___ Given information

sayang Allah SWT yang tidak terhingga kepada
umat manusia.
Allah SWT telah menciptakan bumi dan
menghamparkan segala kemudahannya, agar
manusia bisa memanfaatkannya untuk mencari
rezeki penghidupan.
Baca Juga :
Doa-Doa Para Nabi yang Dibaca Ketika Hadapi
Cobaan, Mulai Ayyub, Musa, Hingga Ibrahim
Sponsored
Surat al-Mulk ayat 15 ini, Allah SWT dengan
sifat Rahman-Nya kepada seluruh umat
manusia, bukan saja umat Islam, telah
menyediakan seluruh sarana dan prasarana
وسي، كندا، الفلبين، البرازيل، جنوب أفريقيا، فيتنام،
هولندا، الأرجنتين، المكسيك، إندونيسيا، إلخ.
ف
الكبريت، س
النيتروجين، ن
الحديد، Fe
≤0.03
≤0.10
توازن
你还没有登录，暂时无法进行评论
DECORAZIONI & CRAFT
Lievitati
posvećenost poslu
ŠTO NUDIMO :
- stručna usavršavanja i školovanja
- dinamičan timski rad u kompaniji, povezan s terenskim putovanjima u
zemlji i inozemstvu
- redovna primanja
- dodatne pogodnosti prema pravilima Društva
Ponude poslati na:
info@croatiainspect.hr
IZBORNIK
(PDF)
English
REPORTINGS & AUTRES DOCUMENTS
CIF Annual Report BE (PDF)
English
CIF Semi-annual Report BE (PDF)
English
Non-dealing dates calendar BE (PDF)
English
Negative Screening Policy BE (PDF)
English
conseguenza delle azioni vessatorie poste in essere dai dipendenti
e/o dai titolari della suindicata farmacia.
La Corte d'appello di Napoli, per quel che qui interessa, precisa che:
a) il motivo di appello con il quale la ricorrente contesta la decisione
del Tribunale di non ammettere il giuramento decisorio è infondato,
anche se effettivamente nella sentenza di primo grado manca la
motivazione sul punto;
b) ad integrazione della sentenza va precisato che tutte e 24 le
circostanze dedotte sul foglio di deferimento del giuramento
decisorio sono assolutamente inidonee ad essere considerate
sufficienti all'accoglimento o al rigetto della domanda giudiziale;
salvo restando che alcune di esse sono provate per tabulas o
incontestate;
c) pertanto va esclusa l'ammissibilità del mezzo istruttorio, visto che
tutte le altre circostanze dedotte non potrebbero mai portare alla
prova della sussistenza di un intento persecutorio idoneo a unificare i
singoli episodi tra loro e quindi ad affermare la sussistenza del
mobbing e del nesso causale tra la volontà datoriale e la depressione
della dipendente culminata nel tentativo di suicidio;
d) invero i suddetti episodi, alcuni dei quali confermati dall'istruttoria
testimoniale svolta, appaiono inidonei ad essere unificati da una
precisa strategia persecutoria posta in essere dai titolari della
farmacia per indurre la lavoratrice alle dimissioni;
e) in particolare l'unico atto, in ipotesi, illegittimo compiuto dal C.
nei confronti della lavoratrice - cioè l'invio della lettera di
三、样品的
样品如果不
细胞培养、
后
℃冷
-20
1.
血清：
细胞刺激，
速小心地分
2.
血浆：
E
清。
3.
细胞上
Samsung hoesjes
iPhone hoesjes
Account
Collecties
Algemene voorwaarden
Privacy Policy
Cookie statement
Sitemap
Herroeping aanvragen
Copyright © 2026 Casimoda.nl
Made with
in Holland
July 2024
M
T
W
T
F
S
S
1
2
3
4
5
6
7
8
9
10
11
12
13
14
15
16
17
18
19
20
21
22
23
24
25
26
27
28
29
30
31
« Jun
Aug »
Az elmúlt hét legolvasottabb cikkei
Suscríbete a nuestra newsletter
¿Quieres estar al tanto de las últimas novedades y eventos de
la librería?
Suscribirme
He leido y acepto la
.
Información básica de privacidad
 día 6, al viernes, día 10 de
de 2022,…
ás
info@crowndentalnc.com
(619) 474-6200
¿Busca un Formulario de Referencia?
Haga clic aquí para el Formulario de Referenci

______
___ Given information

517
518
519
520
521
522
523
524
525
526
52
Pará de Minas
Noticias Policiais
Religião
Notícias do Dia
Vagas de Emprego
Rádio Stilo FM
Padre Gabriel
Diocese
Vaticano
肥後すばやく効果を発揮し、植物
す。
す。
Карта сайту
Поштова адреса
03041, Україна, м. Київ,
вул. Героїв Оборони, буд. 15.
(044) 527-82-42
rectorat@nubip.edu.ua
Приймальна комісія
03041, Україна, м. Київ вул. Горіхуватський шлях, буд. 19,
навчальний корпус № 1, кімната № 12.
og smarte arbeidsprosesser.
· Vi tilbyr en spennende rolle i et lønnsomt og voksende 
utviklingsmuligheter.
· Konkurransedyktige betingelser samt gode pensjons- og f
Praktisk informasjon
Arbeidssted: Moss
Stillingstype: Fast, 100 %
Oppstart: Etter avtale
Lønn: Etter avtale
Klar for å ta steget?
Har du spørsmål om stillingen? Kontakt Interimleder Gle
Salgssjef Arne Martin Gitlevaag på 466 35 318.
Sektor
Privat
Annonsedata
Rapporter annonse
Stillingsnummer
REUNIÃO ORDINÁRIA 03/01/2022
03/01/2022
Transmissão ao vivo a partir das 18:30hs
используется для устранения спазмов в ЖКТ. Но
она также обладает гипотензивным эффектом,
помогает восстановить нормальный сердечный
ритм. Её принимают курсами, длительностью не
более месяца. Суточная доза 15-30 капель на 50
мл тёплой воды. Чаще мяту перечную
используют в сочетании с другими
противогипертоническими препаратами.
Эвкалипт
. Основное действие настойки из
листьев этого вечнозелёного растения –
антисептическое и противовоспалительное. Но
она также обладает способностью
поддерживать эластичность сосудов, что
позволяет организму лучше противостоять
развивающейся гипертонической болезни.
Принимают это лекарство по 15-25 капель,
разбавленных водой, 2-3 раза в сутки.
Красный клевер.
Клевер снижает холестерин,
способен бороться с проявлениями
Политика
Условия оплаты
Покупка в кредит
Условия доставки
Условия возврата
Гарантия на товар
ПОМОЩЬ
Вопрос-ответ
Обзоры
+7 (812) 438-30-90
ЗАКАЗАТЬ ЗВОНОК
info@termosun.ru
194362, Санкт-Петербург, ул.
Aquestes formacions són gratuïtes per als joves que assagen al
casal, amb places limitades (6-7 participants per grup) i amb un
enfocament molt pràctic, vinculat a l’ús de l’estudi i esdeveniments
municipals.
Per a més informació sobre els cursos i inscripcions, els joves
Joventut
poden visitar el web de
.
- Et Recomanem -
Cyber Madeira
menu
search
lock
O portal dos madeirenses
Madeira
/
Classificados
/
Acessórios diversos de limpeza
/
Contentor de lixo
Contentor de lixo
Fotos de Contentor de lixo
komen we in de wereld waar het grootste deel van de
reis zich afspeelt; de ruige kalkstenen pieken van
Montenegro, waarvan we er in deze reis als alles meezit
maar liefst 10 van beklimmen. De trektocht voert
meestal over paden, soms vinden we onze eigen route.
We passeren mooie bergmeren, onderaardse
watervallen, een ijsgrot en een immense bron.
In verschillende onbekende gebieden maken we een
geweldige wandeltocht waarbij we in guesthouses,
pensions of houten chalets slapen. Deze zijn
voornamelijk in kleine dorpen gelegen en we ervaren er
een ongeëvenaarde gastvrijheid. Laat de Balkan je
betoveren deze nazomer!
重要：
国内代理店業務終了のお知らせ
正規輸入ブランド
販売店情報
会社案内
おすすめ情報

______

### Work order
Lines holding "kepada": copy each one from the records above.

### Answer space
sayang Allah SWT yang tidak terhingga kepada
sifat Rahman-Nya kepada seluruh umat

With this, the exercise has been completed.